In CIB, management expects Investment Banking revenue in the first quarter of 2016 to be approximately 25% lower than the prior year first quarter, driven by current market conditions in the underwriting businesses. In addition, Markets revenue to date in the first quarter of 2016 is down approximately 20%, when compared to a particularly strong period in the prior year and reflecting the current challenging market conditions.

As detailed yesterday in other euro/dollar anecdotes, notably Barclays and RBS, “investment banking” just doesn’t make much money anymore. It isn’t surprising, then, to find JPM, one of the Big 4 derivatives dealers, shrinking.
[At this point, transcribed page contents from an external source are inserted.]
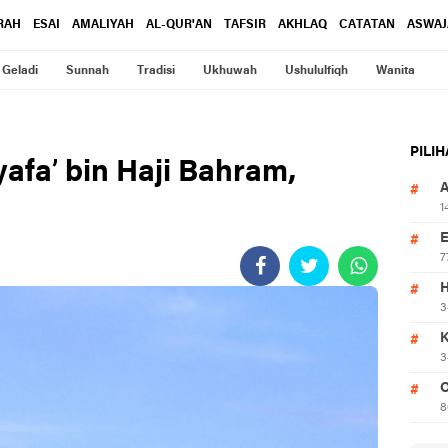
RAH
ESAI
AMALIYAH
AL-QUR'AN
TAFSIR
AKHLAQ
CATATAN
ASWAJ
Geladi
Sunnah
Tradisi
Ukhuwah
Ushululfiqh
Wanita
PILI
afa’ bin Haji Bahram,
1
7
3
3
O
8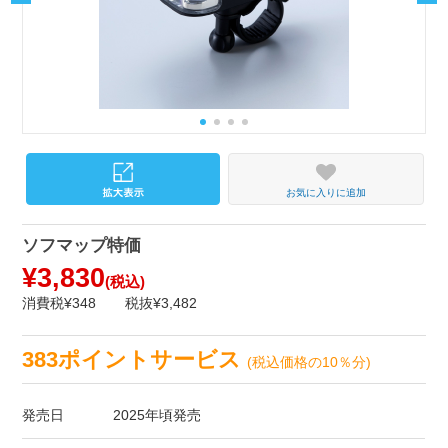
お気に入りに追加
ソフマップ特価
¥3,830
(税込)
消費税¥348
税抜¥3,482
383ポイントサービス
(税込価格の10％分)
発売日
2025年頃発売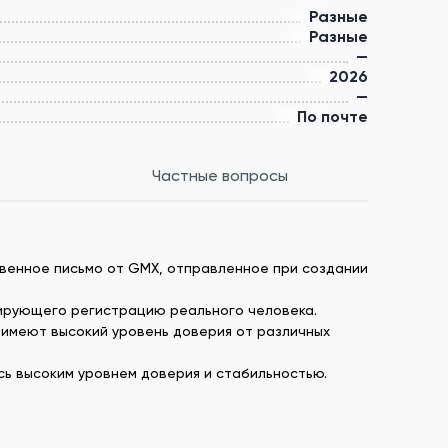
Разные
Разные
—
2026
—
По почте
Частные вопросы
твенное письмо от GMX, отправленное при создании
тирующего регистрацию реального человека.
 имеют высокий уровень доверия от различных
ь высоким уровнем доверия и стабильностью.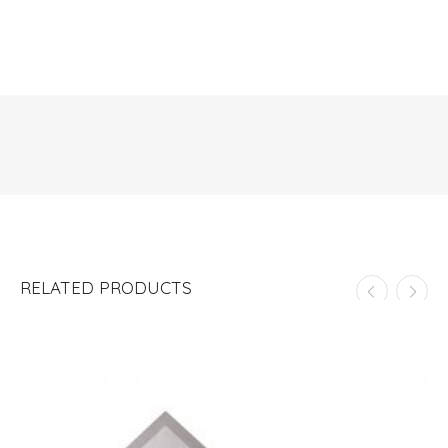
RELATED PRODUCTS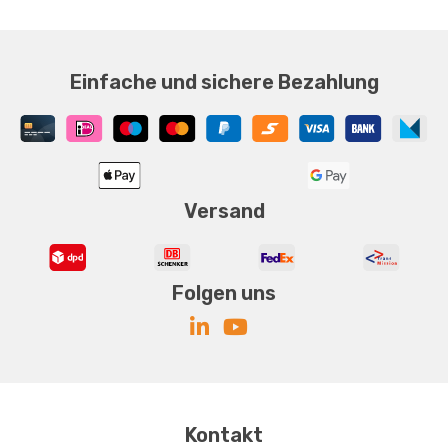
Einfache und sichere Bezahlung
Versand
Folgen uns
Kontakt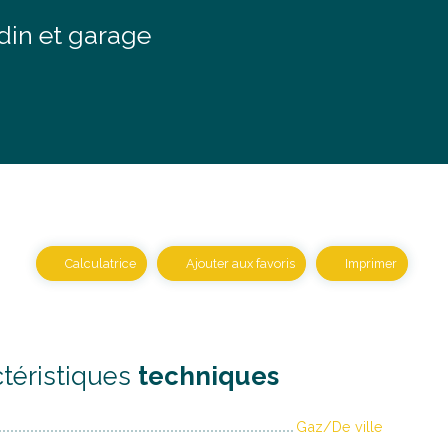
din et garage
Calculatrice
Ajouter aux favoris
Imprimer
téristiques
techniques
Gaz/De ville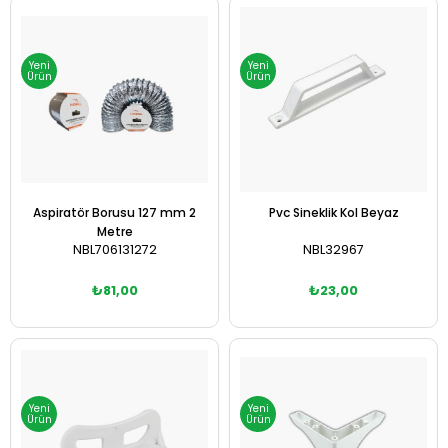
Sepete Ekle
Sepete Ekle
Yeni
Yeni
Ürün
Ürün
Aspiratör Borusu 127 mm 2
Pvc Sineklik Kol Beyaz
Metre
NBL706131272
NBL32967
₺81,00
₺23,00
Sepete Ekle
Sepete Ekle
Yeni
Yeni
Ürün
Ürün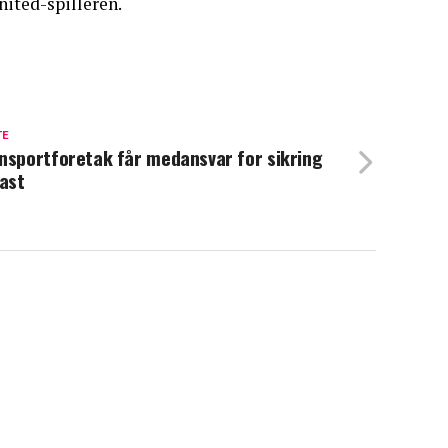
ited-spilleren.
TE
nsportforetak får medansvar for sikring
last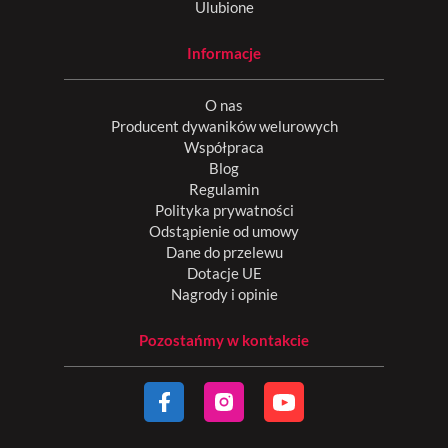
Ulubione
Informacje
O nas
Producent dywaników welurowych
Współpraca
Blog
Regulamin
Polityka prywatności
Odstąpienie od umowy
Dane do przelewu
Dotacje UE
Nagrody i opinie
Pozostańmy w kontakcie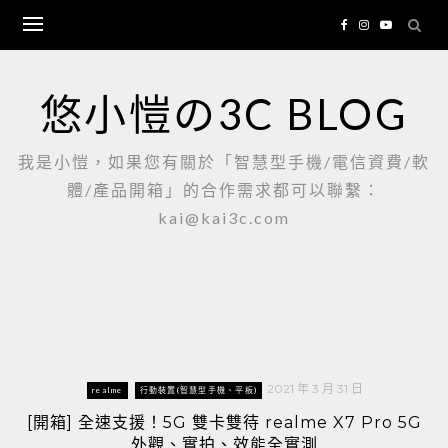
Skip
to
content
悠小愷の3C BLOG
我是小愷，如果您有關於「智慧型手機/電信資費/軟
體/產品開箱」的合作需求都可以聯繫：
kai@kai3c.com
2021 年 3 月 31 日
realme
行動裝置(智慧型手機、平板)
[開箱] 全速支援！5G 雙卡雙待 realme X7 Pro 5G
外觀、實拍、效能全實測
The reduction in dark leverage continued through the end of last year; interest rate swaps gross notionals declined by $11.4 trillion to just $36.7 trillion in 2015, representing less than half the IR book when JPM took over Bear Stearns in early 2008.

As is plain in both IR swaps and Credit derivatives, regulations are not the prominent factor; QE is (or was) more than anything, suggesting as almost all the other euro/dollar anecdotes that banks “play” when “easy money” is thought to be the condition under the central bank umbrella. From the start of QE2 whispers in Q3 2010 until the taper drama of the middle of 2013, JPM was writing CDS again, with notionals jumping from $5.3 trillion to $6.5 trillion; that didn’t come close to erasing the massive declines during (lost capacity) the panic but it shows that JP Morgan was betting on recovery. This was, after all, the London Whale episode.